And so our confidence level in those projects as well as the rest of this capital spend is very, very high.
Let's take a look at our SNETR project.
And SNETR really solves a number of things.
And for those of you that have read the Department of Energy congestion report that recently came out, it looks that that area as one of the areas of significant concern in the nation in terms of transmission, transferability and reliability.
And SNETR is really designed to solve four things.
One is Connecticut from an electrical standpoint, transmission is isolated for the most part away from the rest of the region.
I'll give you an example.
In Connecticut the average price of allocational marginal pricing average megawatt hour is about $8 to $9 higher than the rest of the region, adding up to some $330 million a year, the excess cost that Connecticut customers have to pay.

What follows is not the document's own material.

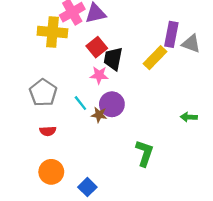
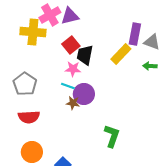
cyan line: (80, 103) -> (68, 86), moved, turned -32
green arrow: (189, 117) -> (150, 66), moved
red semicircle: (48, 131) -> (29, 117), size x1.5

During the peak demand periods of time the current goes to where the load is.
It wants to go down to Southwest Connecticut and in the process it overloads all of those lines trying to get there.
The first thing that has to happen with SNETR is we have to open up Connecticut to the rest of the region by adding transmission in from either Rhode Island or Massachusetts or both.
And so you have more transfer coming in.
Connecticut is also shorter generation.
Right now it's short about 279 MW, by 2014 it's projected to be about 1000.
When you look at -- once you get power inside the state you've got to get it to Southwest Connecticut so there will be more expansion of lines there.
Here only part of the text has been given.